## [Material supplied]
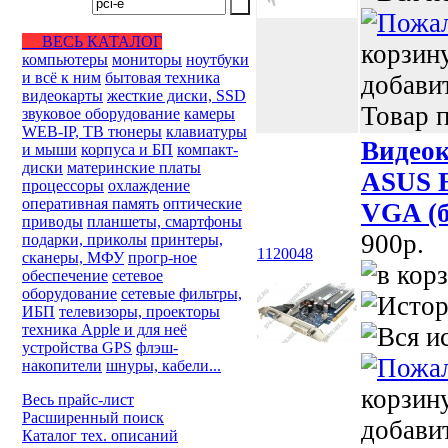
ВЕСЬ КАТАЛОГ
корзин
компьютеры
мониторы
ноутбуки
и всё к ним
бытовая техника
добави
видеокарты
жесткие диски, SSD
Товар п
звуковое оборудование
камеры
WEB-IP, ТВ тюнеры
клавиатуры
Видеок
и мыши
корпуса и БП
компакт-
диски
материнские платы
ASUS 
процессоры
охлаждение
оперативная память
оптические
VGA (б
приводы
планшеты, смартфоны
900p.
подарки, приколы
принтеры,
1120048
сканеры, МФУ
прогр-ное
обеспечение
сетевое
оборудование
сетевые фильтры,
ИБП
телевизоры, проекторы
техника Apple и для неё
устройства GPS
флэш-
накопители
шнуры, кабели...
корзин
Весь прайс-лист
Расширенный поиск
добави
Каталог тех. описаний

## [Work item]
Reproduce each entry exactly as given; no pictures, please.

## [Solution to this task]
ВЕСЬ КАТАЛОГ
корзин
компьютеры
мониторы
ноутбуки
и всё к ним
бытовая техника
добави
видеокарты
жесткие диски, SSD
Товар п
звуковое оборудование
камеры
WEB-IP, ТВ тюнеры
клавиатуры
Видеок
и мыши
корпуса и БП
компакт-
диски
материнские платы
ASUS 
процессоры
охлаждение
оперативная память
оптические
VGA (б
приводы
планшеты, смартфоны
900p.
подарки, приколы
принтеры,
1120048
сканеры, МФУ
прогр-ное
обеспечение
сетевое
оборудование
сетевые фильтры,
ИБП
телевизоры, проекторы
техника Apple и для неё
устройства GPS
флэш-
накопители
шнуры, кабели...
корзин
Весь прайс-лист
Расширенный поиск
добави
Каталог тех. описаний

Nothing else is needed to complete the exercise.